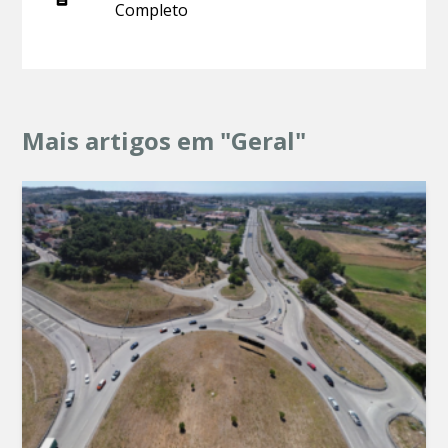
Completo
Mais artigos em "Geral"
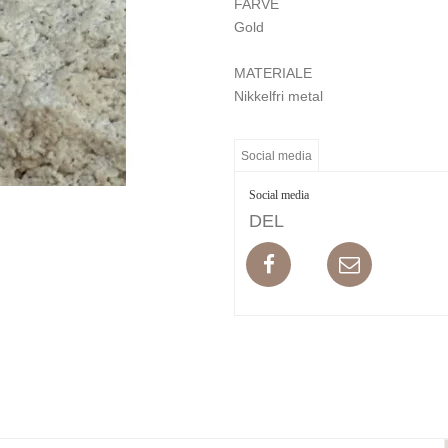
FARVE
Gold
MATERIALE
Nikkelfri metal
Social media
Social media
DEL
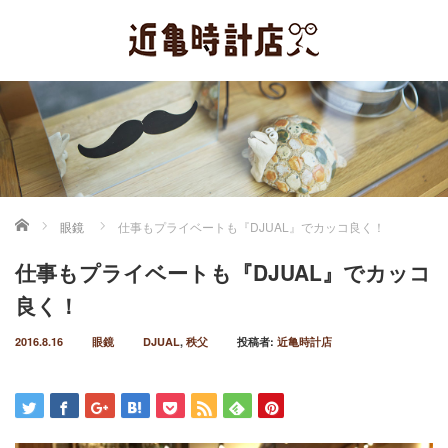
ホーム
眼鏡
仕事もプライベートも『DJUAL』でカッコ良く！
仕事もプライベートも『DJUAL』でカッコ
良く！
2016.8.16
眼鏡
DJUAL
,
秩父
投稿者:
近亀時計店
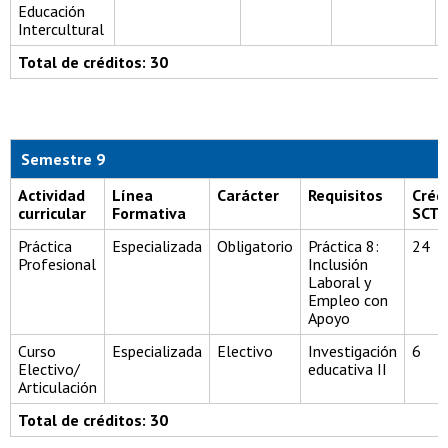
Educación
Intercultural
Total de créditos: 30
Semestre 9
Actividad
Línea
Carácter
Requisitos
Créd
curricular
Formativa
SCT
Práctica
Especializada
Obligatorio
Práctica 8:
24
Profesional
Inclusión
Laboral y
Empleo con
Apoyo
Curso
Especializada
Electivo
Investigación
6
Electivo/
educativa II
Articulación
Total de créditos: 30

▬▬▬▬▬▬

## [WHAT NEEDS TO BE DONE]
Return each line of the entries that holds the string "DJUAL".

## [COMPLETED EXERCISE]
仕事もプライベートも『DJUAL』でカッコ良く！
仕事もプライベートも『DJUAL』でカッコ
DJUAL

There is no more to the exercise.